╭─ DATA
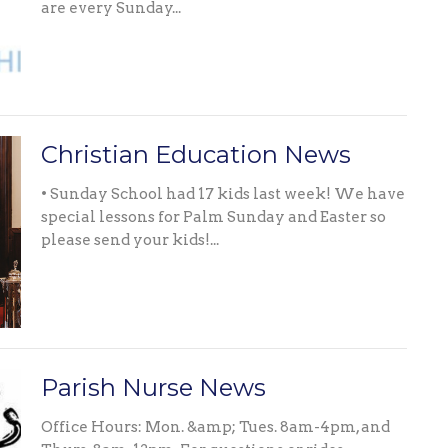
are every Sunday...
Christian Education News
• Sunday School had 17 kids last week! We have
special lessons for Palm Sunday and Easter so
please send your kids!...
Parish Nurse News
Office Hours: Mon. &amp; Tues. 8am-4pm, and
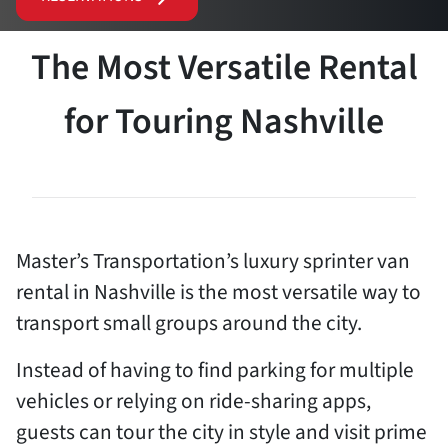
The Most Versatile Rental
for Touring Nashville
Master’s Transportation’s luxury sprinter van
rental in Nashville is the most versatile way to
transport small groups around the city.
Instead of having to find parking for multiple
vehicles or relying on ride-sharing apps,
guests can tour the city in style and visit prime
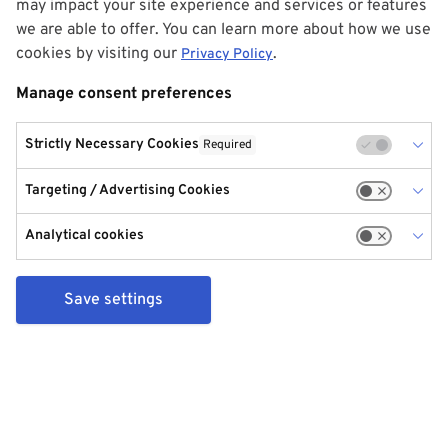
may impact your site experience and services or features
we are able to offer. You can learn more about how we use
cookies by visiting our
.
Privacy Policy
Manage consent preferences
Strictly Necessary Cookies
Required
Targeting / Advertising Cookies
Analytical cookies
Save settings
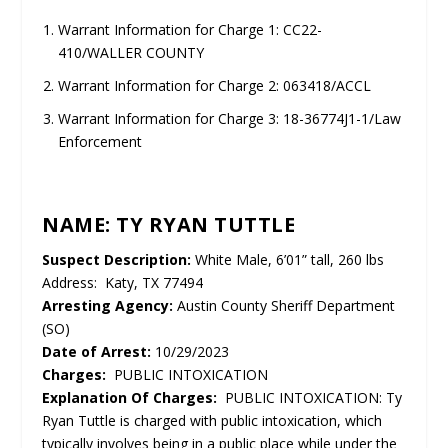
Warrant Information for Charge 1: CC22-
410/WALLER COUNTY
Warrant Information for Charge 2: 063418/ACCL
Warrant Information for Charge 3: 18-36774J1-1/Law
Enforcement
NAME: TY RYAN TUTTLE
Suspect Description:
White Male, 6’01” tall, 260 lbs
Address: Katy, TX 77494
Arresting Agency:
Austin County Sheriff Department
(SO)
Date of Arrest:
10/29/2023
Charges:
PUBLIC INTOXICATION
Explanation Of Charges:
PUBLIC INTOXICATION: Ty
Ryan Tuttle is charged with public intoxication, which
typically involves being in a public place while under the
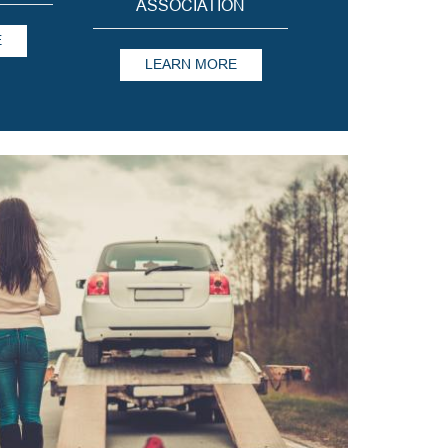
ASSOCIATION
E
LEARN MORE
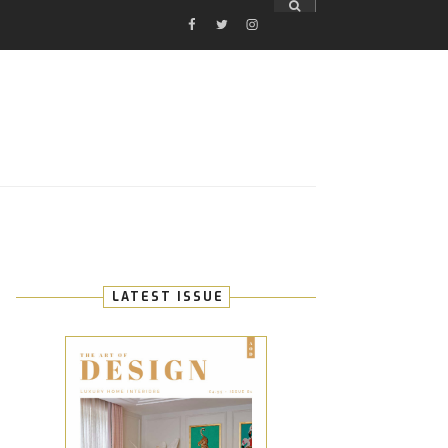
FACEBOOK
TWITTER
INSTAGRAM
E
LATEST ISSUE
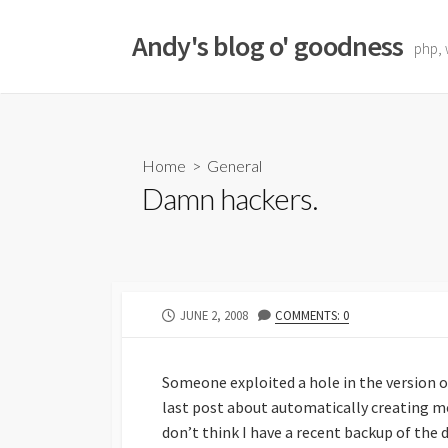
Skip
to
Andy's blog o' goodness
php, 
content
Home
>
General
Damn hackers.
PUBLISHED
JUNE 2, 2008
COMMENTS: 0
DATE
Someone exploited a hole in the version 
last post about automatically creating m
don’t think I have a recent backup of the 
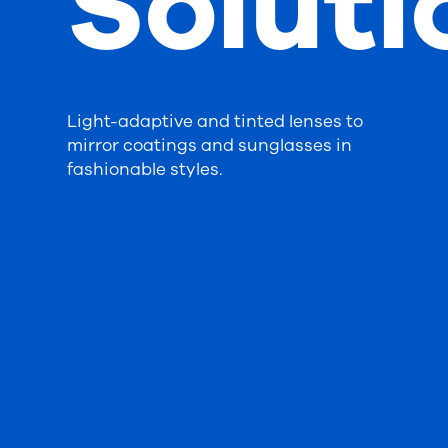
Soluti
Light-adaptive and tinted lenses to
mirror coatings and sunglasses in
fashionable styles.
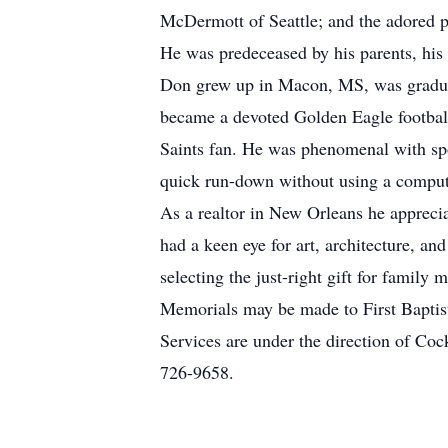
McDermott of Seattle; and the adored 
He was predeceased by his parents, his
Don grew up in Macon, MS, was graduat
became a devoted Golden Eagle football
Saints fan. He was phenomenal with spor
quick run-down without using a comput
As a realtor in New Orleans he apprecia
had a keen eye for art, architecture, a
selecting the just-right gift for family
Memorials may be made to First Baptis
Services are under the direction of C
726-9658.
╰─
> REQUIRED WORK
With the images omitted, return the full material exactly.

> EXPECTED OUTPUT
are every Sunday...
Christian Education News
• Sunday School had 17 kids last week! We have
special lessons for Palm Sunday and Easter so
please send your kids!...
Parish Nurse News
Office Hours: Mon. &amp; Tues. 8am-4pm, and
The Most Versatile Rental
for Touring Nashville
Master’s Transportation’s luxury sprinter van
rental in Nashville is the most versatile way to
transport small groups around the city.
Instead of having to find parking for multiple
vehicles or relying on ride-sharing apps,
guests can tour the city in style and visit prime
may impact your site experience and services or features
we are able to offer. You can learn more about how we use
cookies by visiting our
.
Privacy Policy
Manage consent preferences
Strictly Necessary Cookies
Required
Targeting / Advertising Cookies
Analytical cookies
Save settings
Warrant Information for Charge 1: CC22-
410/WALLER COUNTY
Warrant Information for Charge 2: 063418/ACCL
Warrant Information for Charge 3: 18-36774J1-1/Law
Enforcement
NAME: TY RYAN TUTTLE
Suspect Description:
White Male, 6’01” tall, 260 lbs
Address: Katy, TX 77494
Arresting Agency:
Austin County Sheriff Department
(SO)
Date of Arrest:
10/29/2023
Charges:
PUBLIC INTOXICATION
Explanation Of Charges:
PUBLIC INTOXICATION: Ty
Ryan Tuttle is charged with public intoxication, which
typically involves being in a public place while under the
ASSOCIATION
E
LEARN MORE
FACEBOOK
TWITTER
INSTAGRAM
E
LATEST ISSUE
Skip
to
Andy's blog o' goodness
php, 
content
Home
>
General
Damn hackers.
PUBLISHED
JUNE 2, 2008
COMMENTS: 0
DATE
Someone exploited a hole in the version 
last post about automatically creating m
don’t think I have a recent backup of the 
Soluti
Light-adaptive and tinted lenses to
mirror coatings and sunglasses in
fashionable styles.
McDermott of Seattle; and the adored 
He was predeceased by his parents, his
Don grew up in Macon, MS, was graduat
became a devoted Golden Eagle football
Saints fan. He was phenomenal with spor
quick run-down without using a comput
As a realtor in New Orleans he apprecia
had a keen eye for art, architecture, a
selecting the just-right gift for family
Memorials may be made to First Baptis
Services are under the direction of C
726-9658.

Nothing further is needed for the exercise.